- EXERCISE BRIEF -
Needed from the data below: every line from the one with "Copyright © 2026" up to and including the one with "git_config resources for Beyond Compare on", repeated exactly and with nothing else.

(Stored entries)
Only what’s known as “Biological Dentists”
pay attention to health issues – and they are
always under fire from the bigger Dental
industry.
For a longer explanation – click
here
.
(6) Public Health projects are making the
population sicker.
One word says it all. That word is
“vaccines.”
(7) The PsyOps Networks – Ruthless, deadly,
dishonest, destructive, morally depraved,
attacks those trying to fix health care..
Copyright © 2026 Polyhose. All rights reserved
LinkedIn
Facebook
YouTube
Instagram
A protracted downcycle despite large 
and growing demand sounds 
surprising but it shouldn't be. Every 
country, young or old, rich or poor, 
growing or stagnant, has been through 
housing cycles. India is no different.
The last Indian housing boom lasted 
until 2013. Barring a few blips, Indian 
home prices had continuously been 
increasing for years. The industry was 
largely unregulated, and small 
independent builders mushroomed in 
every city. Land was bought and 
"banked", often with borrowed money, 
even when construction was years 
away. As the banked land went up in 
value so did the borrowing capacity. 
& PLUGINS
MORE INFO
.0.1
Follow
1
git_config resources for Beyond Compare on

==

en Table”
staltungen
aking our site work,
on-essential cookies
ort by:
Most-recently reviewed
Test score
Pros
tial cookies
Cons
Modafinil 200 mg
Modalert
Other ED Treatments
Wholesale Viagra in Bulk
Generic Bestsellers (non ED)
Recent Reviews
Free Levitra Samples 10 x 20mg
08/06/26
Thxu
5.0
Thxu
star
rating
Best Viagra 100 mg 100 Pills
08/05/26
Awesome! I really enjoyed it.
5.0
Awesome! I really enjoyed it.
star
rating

- ANSWER BELOW -
Copyright © 2026 Polyhose. All rights reserved
LinkedIn
Facebook
YouTube
Instagram
A protracted downcycle despite large 
and growing demand sounds 
surprising but it shouldn't be. Every 
country, young or old, rich or poor, 
growing or stagnant, has been through 
housing cycles. India is no different.
The last Indian housing boom lasted 
until 2013. Barring a few blips, Indian 
home prices had continuously been 
increasing for years. The industry was 
largely unregulated, and small 
independent builders mushroomed in 
every city. Land was bought and 
"banked", often with borrowed money, 
even when construction was years 
away. As the banked land went up in 
value so did the borrowing capacity. 
& PLUGINS
MORE INFO
.0.1
Follow
1
git_config resources for Beyond Compare on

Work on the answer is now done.